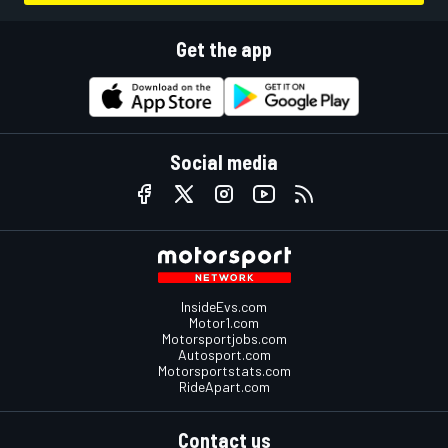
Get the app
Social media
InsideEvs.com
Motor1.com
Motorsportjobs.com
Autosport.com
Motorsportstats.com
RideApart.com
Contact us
==
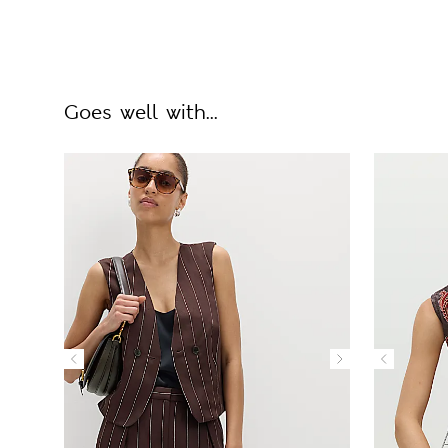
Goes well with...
---
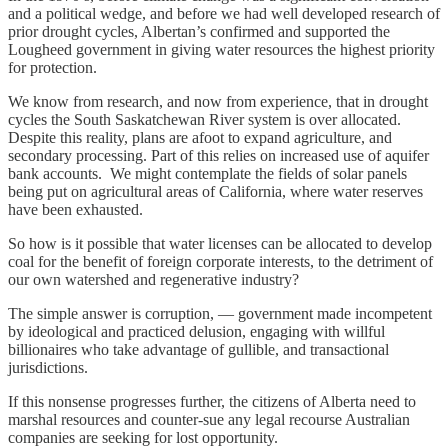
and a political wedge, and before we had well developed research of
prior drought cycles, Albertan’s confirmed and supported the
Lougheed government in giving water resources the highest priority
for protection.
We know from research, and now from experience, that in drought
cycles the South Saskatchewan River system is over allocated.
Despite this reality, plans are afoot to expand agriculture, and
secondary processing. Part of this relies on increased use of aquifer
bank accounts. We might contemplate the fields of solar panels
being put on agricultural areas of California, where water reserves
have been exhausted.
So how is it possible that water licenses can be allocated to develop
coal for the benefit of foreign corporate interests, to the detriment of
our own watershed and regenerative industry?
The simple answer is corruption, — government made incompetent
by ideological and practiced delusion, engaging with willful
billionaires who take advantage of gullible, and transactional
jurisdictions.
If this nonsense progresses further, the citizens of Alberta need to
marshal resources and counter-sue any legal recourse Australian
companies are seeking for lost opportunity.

▶ **What is being asked**:
The range runs from the line with "billionaires who take" up to and including the line with "companies are seeking for lost opportunity." in the listing above; please write out exactly those lines and nothing more.

▶ **Output of the task**:
billionaires who take advantage of gullible, and transactional
jurisdictions.
If this nonsense progresses further, the citizens of Alberta need to
marshal resources and counter-sue any legal recourse Australian
companies are seeking for lost opportunity.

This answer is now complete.